+++ SUPPLIED DATA +++

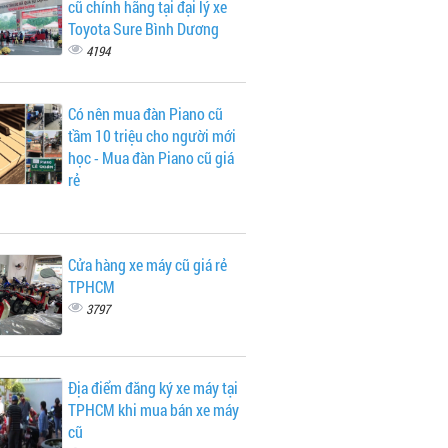
cũ chính hãng tại đại lý xe
Toyota Sure Bình Dương
4194
Có nên mua đàn Piano cũ
tầm 10 triệu cho người mới
học - Mua đàn Piano cũ giá
rẻ
Cửa hàng xe máy cũ giá rẻ
TPHCM
3797
Địa điểm đăng ký xe máy tại
TPHCM khi mua bán xe máy
cũ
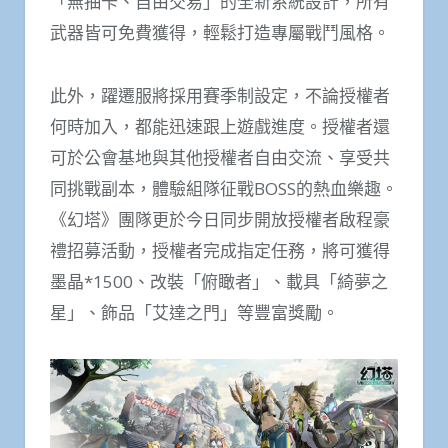
「無抽卡、自由交易」的全新系統設計，所有
武器皆可免費獲得，輕鬆打造專屬戰鬥風格。
此外，躍遷服將採用賽季制設定，不論授權者
何時加入，都能迅速跟上遊戲進度。授權者還
可於公會基地與其他授權者自由交流、享受共
同挑戰副本，體驗組隊征戰BOSS的熱血樂趣。
《幻塔》團隊更於今日同步開放授權者啟程豪
禮招募活動，授權者完成指定任務，將可獲得
墨晶*1500、改裝「俯瞰者」、載具「綺夢之
星」、飾品「艾達之門」等豐富獎勵。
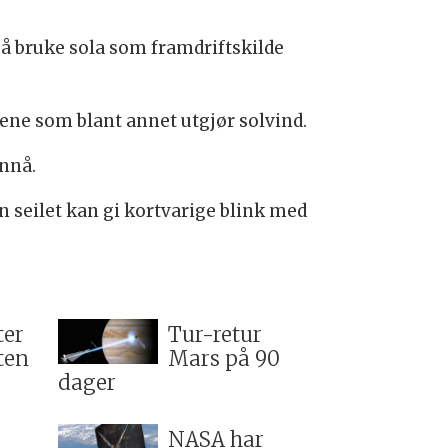
å bruke sola som framdriftskilde
klene som blant annet utgjør solvind.
ennå.
 seilet kan gi kortvarige blink med
ter
Tur-retur
ten
Mars på 90
dager
NASA har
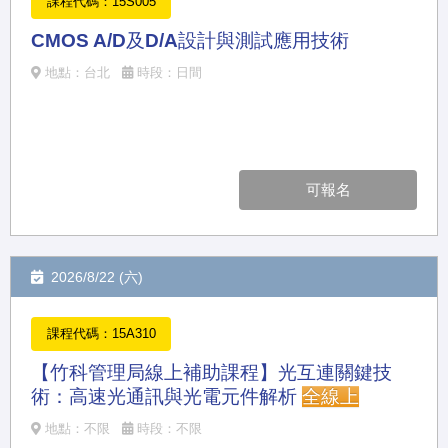
課程代碼：15S005
CMOS A/D及D/A設計與測試應用技術
地點：台北
時段：日間
可報名
2026/8/22 (六)
課程代碼：15A310
【竹科管理局線上補助課程】光互連關鍵技
術：高速光通訊與光電元件解析
全線上
地點：不限
時段：不限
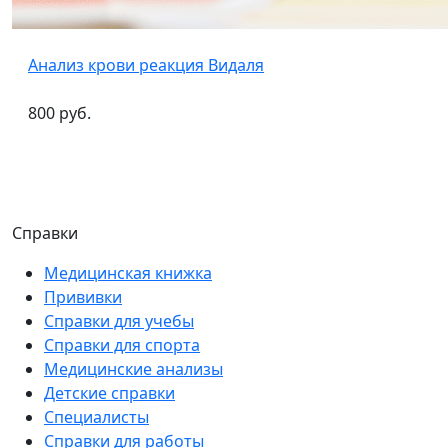
Анализ крови реакция Видаля
800 руб.
Справки
Медицинская книжка
Прививки
Справки для учебы
Справки для спорта
Медицинские анализы
Детские справки
Специалисты
Справки для работы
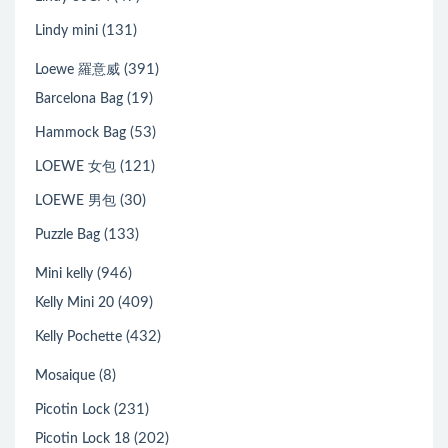
(131)
Lindy mini
(391)
Loewe 羅意威
(19)
Barcelona Bag
(53)
Hammock Bag
(121)
LOEWE 女包
(30)
LOEWE 男包
(133)
Puzzle Bag
(946)
Mini kelly
(409)
Kelly Mini 20
(432)
Kelly Pochette
(8)
Mosaique
(231)
Picotin Lock
(202)
Picotin Lock 18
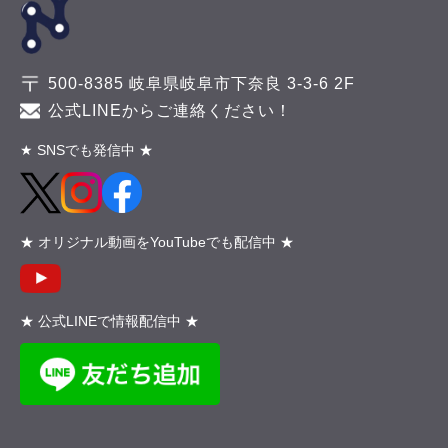
500-8385 岐阜県岐阜市下奈良 3-3-6 2F
公式LINEからご連絡ください！
★ SNSでも発信中 ★
★ オリジナル動画をYouTubeでも配信中 ★
★ 公式LINEで情報配信中 ★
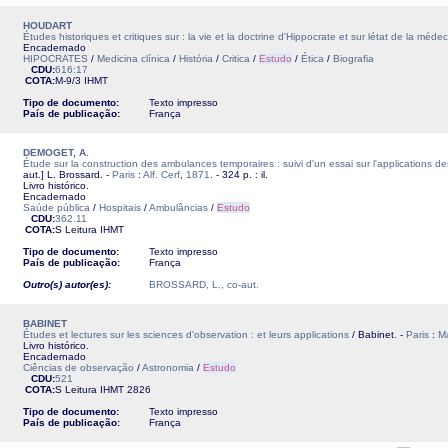
HOUDART
Études historiques et critiques sur : la vie et la doctrine d'Hippocrate et sur létat de la médec
Encadernado
HIPOCRATES
/
Medicina clínica
/
História
/
Critica
/
Estudo
/
Ética
/
Biografia
CDU:
616:17
COTA:
M-9/3
IHMT
Tipo de documento:
Texto impresso
País de publicação:
França
DEMOGET, A.
Étude sur la construction des ambulances temporaires : suivi d'un essai sur l'applications 
aut.] L. Brossard. -
Paris
:
Alf. Cerf
,
1871
. - 324 p. : il.
Livro histórico.
Encadernado
Saúde pública
/
Hospitais
/
Ambulâncias
/
Estudo
CDU:
362.11
COTA:
S Leitura
IHMT
Tipo de documento:
Texto impresso
País de publicação:
França
Outro(s) autor(es):
BROSSARD, L., co-aut.
BABINET
Études et lectures sur les sciences d'observation : et leurs applications
/ Babinet. -
Paris
:
Ma
Livro histórico.
Encadernado
Ciências de observação
/
Astronomia
/
Estudo
CDU:
521
COTA:
S Leitura
IHMT
2826
Tipo de documento:
Texto impresso
País de publicação:
França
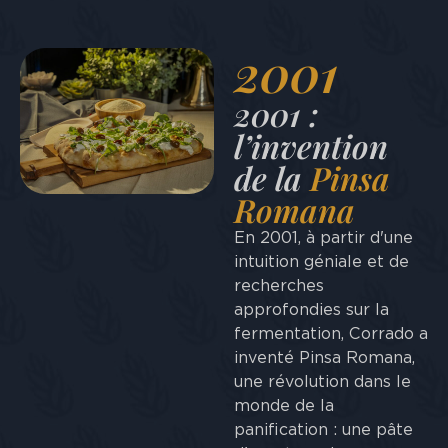
2001
2001 :
l’invention
de la
Pinsa
Romana
En 2001, à partir d'une
intuition géniale et de
recherches
approfondies sur la
fermentation, Corrado a
inventé Pinsa Romana,
une révolution dans le
monde de la
panification : une pâte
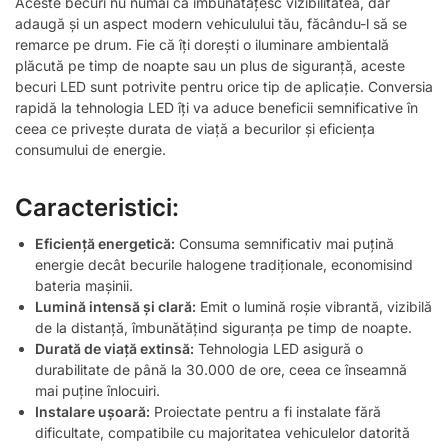
Aceste becuri nu numai că îmbunătățesc vizibilitatea, dar
adaugă și un aspect modern vehiculului tău, făcându-l să se
remarce pe drum. Fie că îți dorești o iluminare ambientală
plăcută pe timp de noapte sau un plus de siguranță, aceste
becuri LED sunt potrivite pentru orice tip de aplicație. Conversia
rapidă la tehnologia LED îți va aduce beneficii semnificative în
ceea ce privește durata de viață a becurilor și eficiența
consumului de energie.
Caracteristici:
Eficiență energetică:
Consuma semnificativ mai puțină
energie decât becurile halogene tradiționale, economisind
bateria mașinii.
Lumină intensă și clară:
Emit o lumină roșie vibrantă, vizibilă
de la distanță, îmbunătățind siguranța pe timp de noapte.
Durată de viață extinsă:
Tehnologia LED asigură o
durabilitate de până la 30.000 de ore, ceea ce înseamnă
mai puține înlocuiri.
Instalare ușoară:
Proiectate pentru a fi instalate fără
dificultate, compatibile cu majoritatea vehiculelor datorită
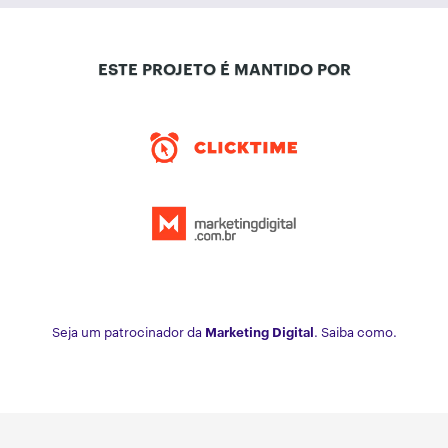
ESTE PROJETO É MANTIDO POR
Seja um patrocinador da
Marketing Digital
. Saiba como.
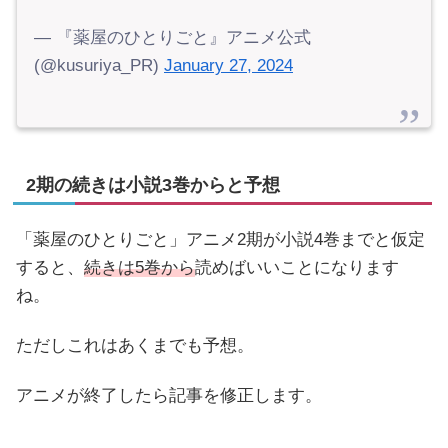
— 『薬屋のひとりごと』アニメ公式
(@kusuriya_PR)
January 27, 2024
2期の続きは小説3巻からと予想
「薬屋のひとりごと」アニメ2期が小説4巻までと仮定
すると、
続きは5巻から
読めばいいことになります
ね。
ただしこれはあくまでも予想。
アニメが終了したら記事を修正します。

+++

_EXERCISE AIM_
Write every record out again exactly as written. Pictures don't belong in the copy.

_EXPECTED ANSWER_
cũ chính hãng tại đại lý xe
Toyota Sure Bình Dương
4194
Có nên mua đàn Piano cũ
tầm 10 triệu cho người mới
học - Mua đàn Piano cũ giá
rẻ
Cửa hàng xe máy cũ giá rẻ
TPHCM
3797
Địa điểm đăng ký xe máy tại
TPHCM khi mua bán xe máy
cũ
「無抽卡、自由交易」的全新系統設計，所有
武器皆可免費獲得，輕鬆打造專屬戰鬥風格。
此外，躍遷服將採用賽季制設定，不論授權者
何時加入，都能迅速跟上遊戲進度。授權者還
可於公會基地與其他授權者自由交流、享受共
同挑戰副本，體驗組隊征戰BOSS的熱血樂趣。
《幻塔》團隊更於今日同步開放授權者啟程豪
禮招募活動，授權者完成指定任務，將可獲得
墨晶*1500、改裝「俯瞰者」、載具「綺夢之
星」、飾品「艾達之門」等豐富獎勵。
å bruke sola som framdriftskilde
klene som blant annet utgjør solvind.
ennå.
 seilet kan gi kortvarige blink med
ter
Tur-retur
ten
Mars på 90
dager
NASA har
課程代碼：15S005
CMOS A/D及D/A設計與測試應用技術
地點：台北
時段：日間
可報名
2026/8/22 (六)
課程代碼：15A310
【竹科管理局線上補助課程】光互連關鍵技
術：高速光通訊與光電元件解析
全線上
地點：不限
時段：不限
Анализ крови реакция Видаля
800 руб.
Справки
Медицинская книжка
Прививки
Справки для учебы
Справки для спорта
Медицинские анализы
Детские справки
Специалисты
Справки для работы
(131)
Lindy mini
(391)
Loewe 羅意威
(19)
Barcelona Bag
(53)
Hammock Bag
(121)
LOEWE 女包
(30)
LOEWE 男包
(133)
Puzzle Bag
(946)
Mini kelly
(409)
Kelly Mini 20
(432)
Kelly Pochette
(8)
Mosaique
(231)
Picotin Lock
(202)
Picotin Lock 18
500-8385 岐阜県岐阜市下奈良 3-3-6 2F
公式LINEからご連絡ください！
★ SNSでも発信中 ★
★ オリジナル動画をYouTubeでも配信中 ★
★ 公式LINEで情報配信中 ★
HOUDART
Études historiques et critiques sur : la vie et la doctrine d'Hippocrate et sur létat de la médec
Encadernado
HIPOCRATES
/
Medicina clínica
/
História
/
Critica
/
Estudo
/
Ética
/
Biografia
CDU:
616:17
COTA:
M-9/3
IHMT
Tipo de documento:
Texto impresso
País de publicação:
França
DEMOGET, A.
Étude sur la construction des ambulances temporaires : suivi d'un essai sur l'applications 
aut.] L. Brossard. -
Paris
:
Alf. Cerf
,
1871
. - 324 p. : il.
Livro histórico.
Encadernado
Saúde pública
/
Hospitais
/
Ambulâncias
/
Estudo
CDU:
362.11
COTA:
S Leitura
IHMT
Tipo de documento:
Texto impresso
País de publicação:
França
Outro(s) autor(es):
BROSSARD, L., co-aut.
BABINET
Études et lectures sur les sciences d'observation : et leurs applications
/ Babinet. -
Paris
:
Ma
Livro histórico.
Encadernado
Ciências de observação
/
Astronomia
/
Estudo
CDU:
521
COTA:
S Leitura
IHMT
2826
Tipo de documento:
Texto impresso
País de publicação:
França
2001
2001 :
l’invention
de la
Pinsa
Romana
En 2001, à partir d'une
intuition géniale et de
recherches
approfondies sur la
fermentation, Corrado a
inventé Pinsa Romana,
une révolution dans le
monde de la
panification : une pâte
Aceste becuri nu numai că îmbunătățesc vizibilitatea, dar
adaugă și un aspect modern vehiculului tău, făcându-l să se
remarce pe drum. Fie că îți dorești o iluminare ambientală
plăcută pe timp de noapte sau un plus de siguranță, aceste
becuri LED sunt potrivite pentru orice tip de aplicație. Conversia
rapidă la tehnologia LED îți va aduce beneficii semnificative în
ceea ce privește durata de viață a becurilor și eficiența
consumului de energie.
Caracteristici:
Eficiență energetică:
Consuma semnificativ mai puțină
energie decât becurile halogene tradiționale, economisind
bateria mașinii.
Lumină intensă și clară:
Emit o lumină roșie vibrantă, vizibilă
de la distanță, îmbunătățind siguranța pe timp de noapte.
Durată de viață extinsă:
Tehnologia LED asigură o
durabilitate de până la 30.000 de ore, ceea ce înseamnă
mai puține înlocuiri.
Instalare ușoară:
Proiectate pentru a fi instalate fără
dificultate, compatibile cu majoritatea vehiculelor datorită
ESTE PROJETO É MANTIDO POR
Seja um patrocinador da
Marketing Digital
. Saiba como.
— 『薬屋のひとりごと』アニメ公式
(@kusuriya_PR)
January 27, 2024
2期の続きは小説3巻からと予想
「薬屋のひとりごと」アニメ2期が小説4巻までと仮定
すると、
続きは5巻から
読めばいいことになります
ね。
ただしこれはあくまでも予想。
アニメが終了したら記事を修正します。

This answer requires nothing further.